YOUR INSTRUCTIONS: If a line in the data below contains "users", copy it.

ENTRIES PROVIDED:
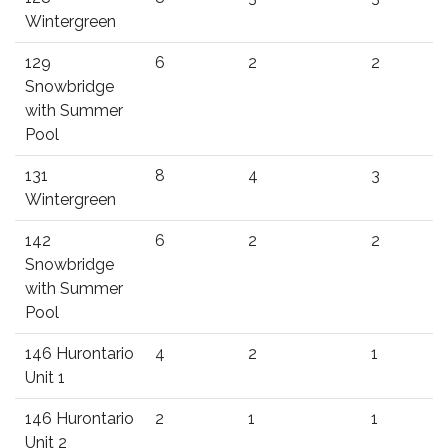
Wintergreen
129
6
2
2
Snowbridge
with Summer
Pool
131
8
4
3
Wintergreen
142
6
2
2
Snowbridge
with Summer
Pool
146 Hurontario
4
2
1
Unit 1
146 Hurontario
2
1
1
Unit 2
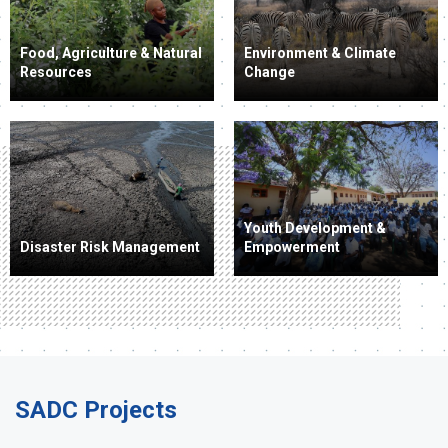
Food, Agriculture & Natural
Environment & Climate
Resources
Change
Youth Development &
Disaster Risk Management
Empowerment
SADC Projects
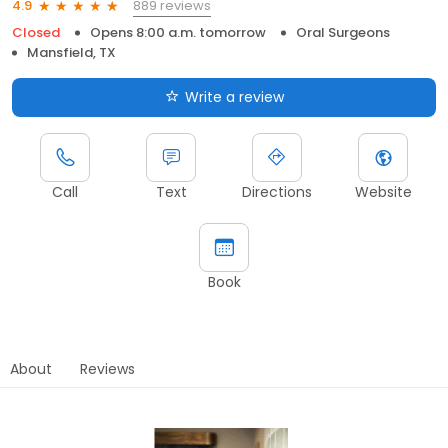
889 reviews
4.9
Closed
Opens 8:00 a.m. tomorrow
Oral Surgeons
Mansfield, TX
Write a review
Call
Text
Directions
Website
Book
About
Reviews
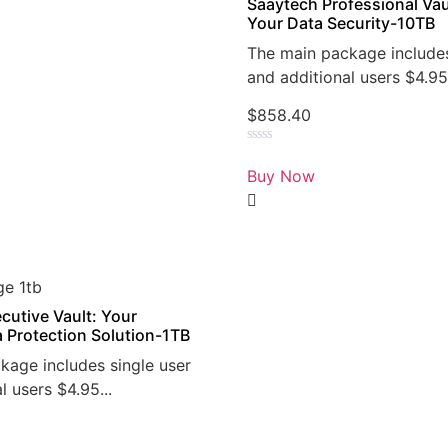
Saaytech Professional Vau
Your Data Security-10TB
The main package includes
and additional users $4.95.
$
858.40
Rated
0
Buy Now
out
of
5
cutive Vault: Your
a Protection Solution-1TB
kage includes single user
l users $4.95...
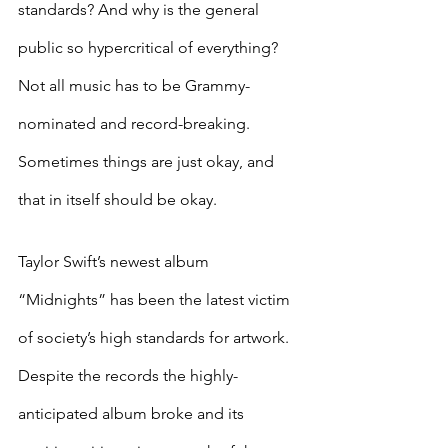
standards? And why is the general 
public so hypercritical of everything? 
Not all music has to be Grammy-
nominated and record-breaking. 
Sometimes things are just okay, and 
that in itself should be okay. 
Taylor Swift’s newest album 
“Midnights” has been the latest victim 
of society’s high standards for artwork. 
Despite the records the highly-
anticipated album broke and its 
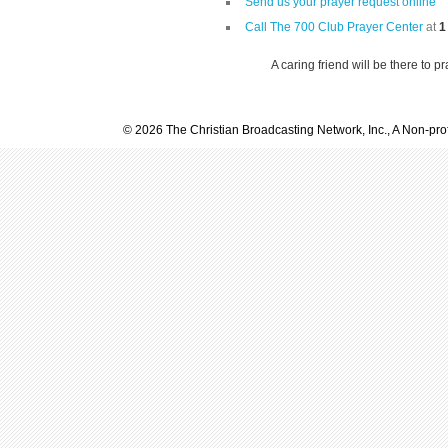
Send us your prayer request online
Call The 700 Club Prayer Center
at
1
A caring friend will be there to p
© 2026 The Christian Broadcasting Network, Inc., A Non-prof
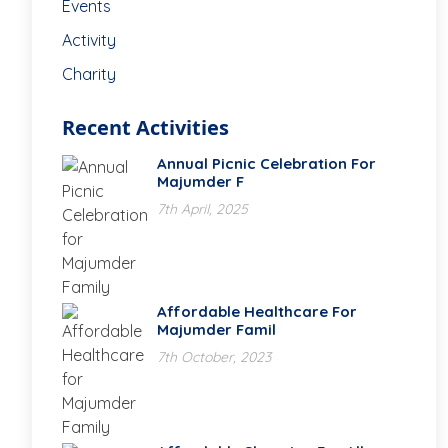
Events
Activity
Charity
Recent Activities
Annual Picnic Celebration For
Majumder F
7th April, 2025
Affordable Healthcare For
Majumder Famil
7th October, 2023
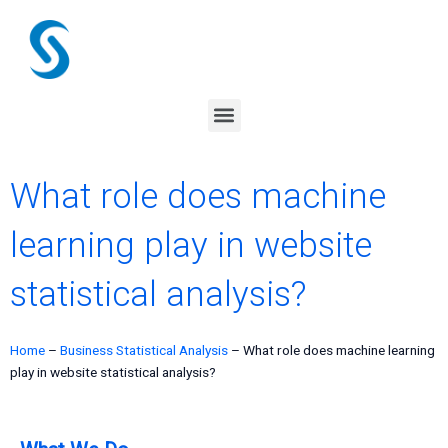
Skip
to
content
Menu
What role does machine
learning play in website
statistical analysis?
Home
–
Business Statistical Analysis
–
What role does machine learning
play in website statistical analysis?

RESPONSE TO THE EXERCISE:
and additional users $4.95.
l users $4.95...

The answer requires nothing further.